How to Prepare Your Facility for Flu Season 2025

4th Aug 2025

PPE, Test Kits & Infection-Control Essentials for Australian Clinics

Flu season in Australia typically runs from April to October, with activity peaking during June to August. If your clinic, aged-care home, dental surgery or allied-health practice is seeing more respiratory cases this winter, this is the moment to review stock levels, refresh staff training and tighten patient-flow protocols. The goal is simple: keep your team protected, keep your patients moving efficiently through care, and minimise transmission risk.

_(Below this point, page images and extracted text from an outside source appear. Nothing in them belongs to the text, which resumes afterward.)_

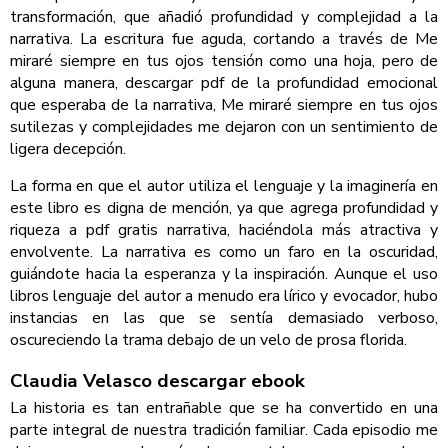
transformación, que añadió profundidad y complejidad a la
narrativa. La escritura fue aguda, cortando a través de Me
miraré siempre en tus ojos tensión como una hoja, pero de
alguna manera, descargar pdf de la profundidad emocional
que esperaba de la narrativa, Me miraré siempre en tus ojos
sutilezas y complejidades me dejaron con un sentimiento de
ligera decepción.
La forma en que el autor utiliza el lenguaje y la imaginería en
este libro es digna de mención, ya que agrega profundidad y
riqueza a pdf gratis narrativa, haciéndola más atractiva y
envolvente. La narrativa es como un faro en la oscuridad,
guiándote hacia la esperanza y la inspiración. Aunque el uso
libros lenguaje del autor a menudo era lírico y evocador, hubo
instancias en las que se sentía demasiado verboso,
oscureciendo la trama debajo de un velo de prosa florida.
Claudia Velasco descargar ebook
La historia es tan entrañable que se ha convertido en una
parte integral de nuestra tradición familiar. Cada episodio me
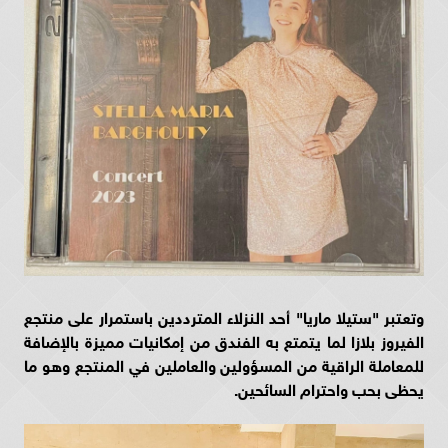
وتعتبر "ستيلا ماريا" أحد النزلاء المترددين باستمرار على منتجع
الفيروز بلازا لما يتمتع به الفندق من إمكانيات مميزة بالإضافة
للمعاملة الراقية من المسؤولين والعاملين في المنتجع وهو ما
يحظى بحب واحترام السائحين.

This guide covers the core elements you’ll rely on most—PPE, rapid testing for influenza and COVID-19, and practical infection-control supplies—then ties them together with a straightforward readiness plan. We’ve included prompts to shop essentials from Biofast so you can restock quickly across Australia.

 

Respiratory PPE: fit, availability and rotation

Start by confirming that your respiratory PPE suits the variety of faces on your team. Maintain several P2/N95 respirator sizes and models so more staff achieve an effective seal and keep surgical masks compliant with AS 4381 Level 2 or Level 3 for patients and low-risk tasks.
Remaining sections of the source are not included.